Extracted page text data
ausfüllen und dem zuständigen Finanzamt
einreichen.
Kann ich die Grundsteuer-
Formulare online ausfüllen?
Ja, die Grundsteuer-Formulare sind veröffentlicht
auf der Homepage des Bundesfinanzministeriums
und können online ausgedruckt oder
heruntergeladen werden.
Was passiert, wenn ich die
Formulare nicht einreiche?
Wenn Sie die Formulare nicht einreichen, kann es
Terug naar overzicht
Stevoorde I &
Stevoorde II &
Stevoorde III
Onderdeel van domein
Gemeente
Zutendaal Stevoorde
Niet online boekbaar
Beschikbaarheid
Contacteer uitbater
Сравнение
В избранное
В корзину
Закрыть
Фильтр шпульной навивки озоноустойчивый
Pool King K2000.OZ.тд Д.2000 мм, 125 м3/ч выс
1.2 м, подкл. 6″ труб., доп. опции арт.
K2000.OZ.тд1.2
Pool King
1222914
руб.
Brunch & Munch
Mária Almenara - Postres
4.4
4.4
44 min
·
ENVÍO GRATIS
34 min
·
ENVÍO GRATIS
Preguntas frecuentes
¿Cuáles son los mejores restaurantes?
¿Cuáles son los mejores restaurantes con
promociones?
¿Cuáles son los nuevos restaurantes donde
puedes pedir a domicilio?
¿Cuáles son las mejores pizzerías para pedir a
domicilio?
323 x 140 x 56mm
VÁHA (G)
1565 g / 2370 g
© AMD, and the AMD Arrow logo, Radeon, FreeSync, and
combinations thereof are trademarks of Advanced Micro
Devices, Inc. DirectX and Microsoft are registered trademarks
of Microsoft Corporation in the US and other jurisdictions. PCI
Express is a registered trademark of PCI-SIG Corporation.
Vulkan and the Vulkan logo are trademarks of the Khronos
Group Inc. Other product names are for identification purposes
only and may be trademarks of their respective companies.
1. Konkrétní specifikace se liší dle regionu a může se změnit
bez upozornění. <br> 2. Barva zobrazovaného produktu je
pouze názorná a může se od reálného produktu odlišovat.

◆ What the task asks
Across all the records above, find each line with "einreichen" in it and copy it.

◆ Result of the task
einreichen.
Wenn Sie die Formulare nicht einreichen, kann es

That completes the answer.